I was serving in the U.S. Air Force, stationed in Tacoma, Washington. That evening, I called my father in Baltimore for our usual Monday night chat. He told me he’d just received a great report from his doctors. We wrapped up with our usual “I love you” and “Talk to you later.”
But we never spoke again.
My father passed away suddenly the next day. He was only 62.
I remember the chaos—the shock, the grief, the scramble to get home just two days before Thanksgiving. When I contacted the funeral home to begin planning, I was told something that stopped me in my tracks.
“Everything has already been taken care of,” they said.
I was stunned. His death was so sudden, yet in those first disorienting hours, I discovered that my father had left me one final gift—a gesture of love that continues to shape my life and career.
Years earlier, without ever mentioning it, my father had prearranged and prepaid for his funeral. In the midst of my grief, he had given me peace and clarity when I needed it most.

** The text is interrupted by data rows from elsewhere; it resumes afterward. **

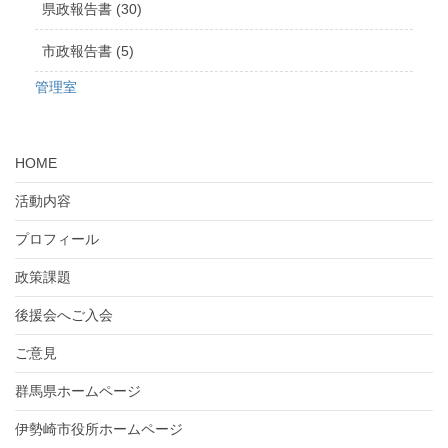
県政報告書 (30)
市政報告書 (5)
管理室
HOME
活動内容
プロフィール
政策課題
後援会へご入会
ご意見
群馬県ホームページ
伊勢崎市役所ホームページ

Without those plans, I’d have faced dozens of hard, costly decisions. I likely would have spent more than I could afford out of guilt, stress or uncertainty. Instead, his wishes were clear and the financial burden was gone.

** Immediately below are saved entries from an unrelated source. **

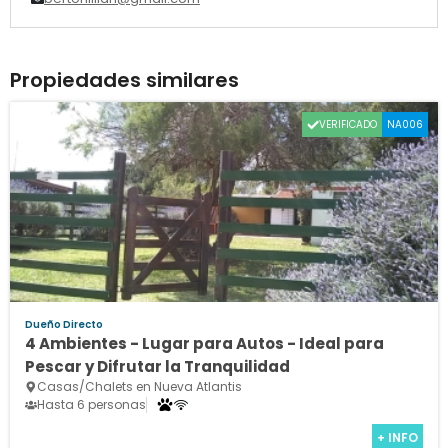
Propiedades similares
VERIFICADO
NA006
Dueño Directo
4 Ambientes - Lugar para Autos - Ideal para
Pescar y Difrutar la Tranquilidad
Casas/Chalets en Nueva Atlantis
Hasta 6 personas
+ INFO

WHY PLANNING AHEAD MATTERS
Whether your final wishes include burial, cremation or donating your body to science, one of the most important decisions you can make is to document them ahead of time. Advance funeral planning, also known as pre-planning or pre-need, protects your loved ones from stress, overspending and uncertainty while ensuring your wishes are honored.
We insure our cars, homes and even appliances. Yet many never plan for life’s only certainty—our passing.

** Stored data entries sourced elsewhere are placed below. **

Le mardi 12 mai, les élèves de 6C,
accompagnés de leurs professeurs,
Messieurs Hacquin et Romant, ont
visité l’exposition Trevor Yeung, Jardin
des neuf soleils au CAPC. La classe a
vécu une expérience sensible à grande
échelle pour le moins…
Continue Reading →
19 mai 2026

I understand why. Death is uncomfortable to talk about. Many people are hesitant to begin the process, yet almost every time I hear the same thing: “That was easier than I thought.” And the look of relief on their faces says it all.
“BUT I HAVE LIFE INSURANCE—AND A WILL”
Life insurance provides financial support, but it doesn’t document your wishes. It doesn’t say whether you prefer cremation or burial. It doesn’t outline what kind of service you want. It doesn’t specify who should handle which responsibilities. And often, life insurance takes weeks to process—long after funeral decisions have been made and paid for.
And having a will is great—it’s important to keep it updated. But most families don’t see the will until weeks or months after a death, when the money is already spent and decisions are already made.
That’s why advance funeral planning matters. It allows you to:
- Make decisions in a calm, thoughtful environment
- Relieve your family of guesswork and stress
- Lock in today’s prices (in most cases)
- Clearly document your final wishes in a way that will be available when it’s needed most.
If you’re unsure where to begin, most funeral homes offer a free planning guide to help you organize your wishes and ease the burden on your family. You don’t have to do everything today—just start.
Have a conversation with your spouse, your children, your parents or with a certified preplanning consultant who will listen, guide and never pressure you. Your plan can always be adjusted later. But putting something in place now means your loved ones won’t have to make hard choices on one of the worst days of their lives.
I completed my own plan at age 46, while healthy and covered by life insurance. But this wasn’t just about finances. It helped me come to terms with my own mortality. It gave me clarity. It gave me control. It gave my family a gift that one day they’ll be grateful for—just like I was for my father’s gift.
If your tomorrow never comes, will your family have that same gift?